I have no idea if this is a CNS thing but my hunch is that it's not 100% "strength" related, meaning directly related to his squat to bodyweight ratio. It is to a certain extent, but there must be something more than that. His CNS basically allows that kind of load without shutting down his muscles, his quad tendon can "accept" a tremendous amount of tension and release it quickly.
I'm saying this because I remember when Toddday said that it's all in the "hip tendons" and "nobody has reactive quad tendons anyway". Well, look at the above video and tell me how that is true. Heck, in that plant he has his hips and torso vertical, if anything, the glute contribution is towards the late phases of his takeoff, near the toe-off. But as the initial drivers of the jump, in the deep bend, it's the quads that are doing the work, hence his plant position, and the ability of "his body" to accept that tremendous amount of knee pressure and "not give up".
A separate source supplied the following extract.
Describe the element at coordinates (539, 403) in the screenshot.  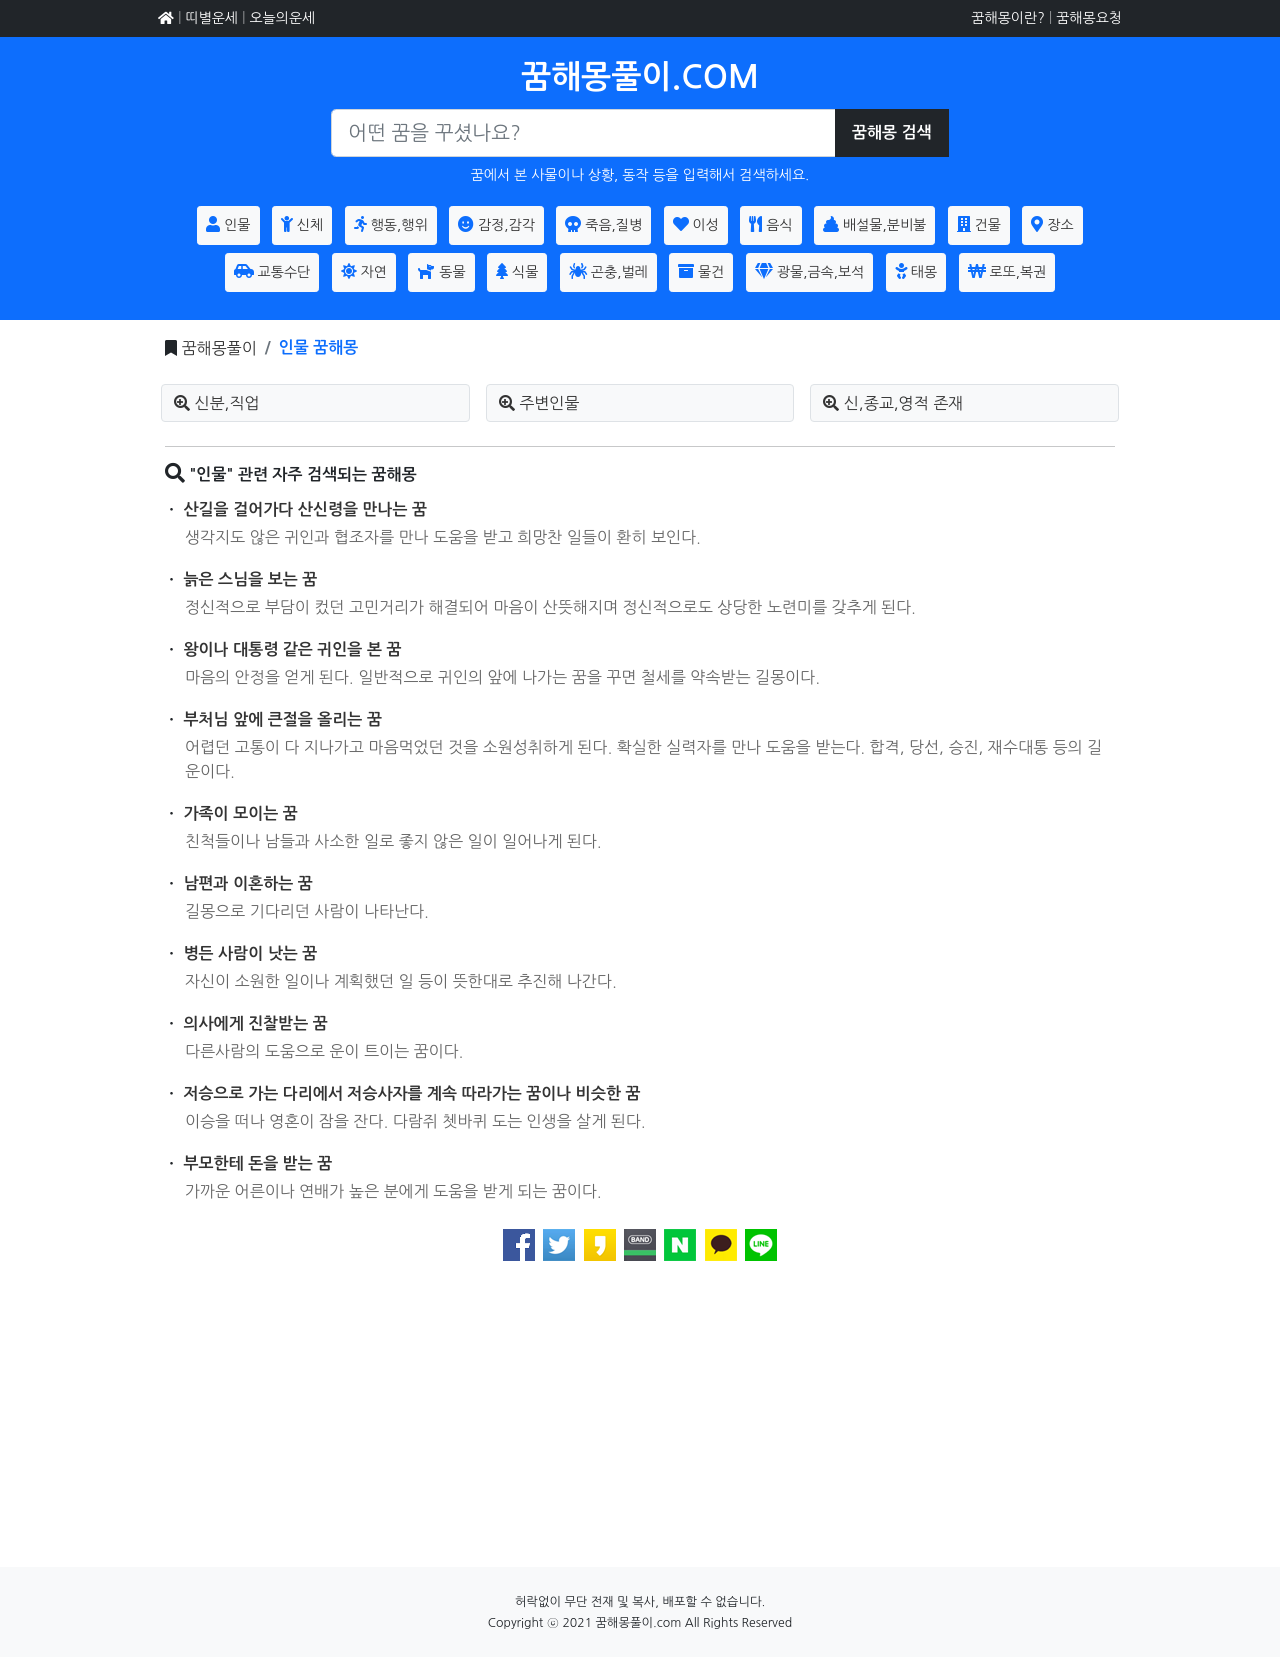
I see `주변인물` at that location.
If you think about the implications of the bent knee, in that it puts the calves in active insufficiency, it's even "worse". It's even more "quad dominant". It means the calves are de-activated because the knees are bent and therefore even MORE pressure is passed into the quads to stabilize, since the calves aren't active (the soleus is when the knees are bent, and the soleus isn't exactly the strongest muscle in the world).
So in any way you turn it, it comes back to quad strength and quad tendon reactivity, off two legs. Maybe the rest of the muscles contribute in the initial touch down in the plant and then move the tension into the quads as the plant is being loaded, but when you break it down, it's the quads.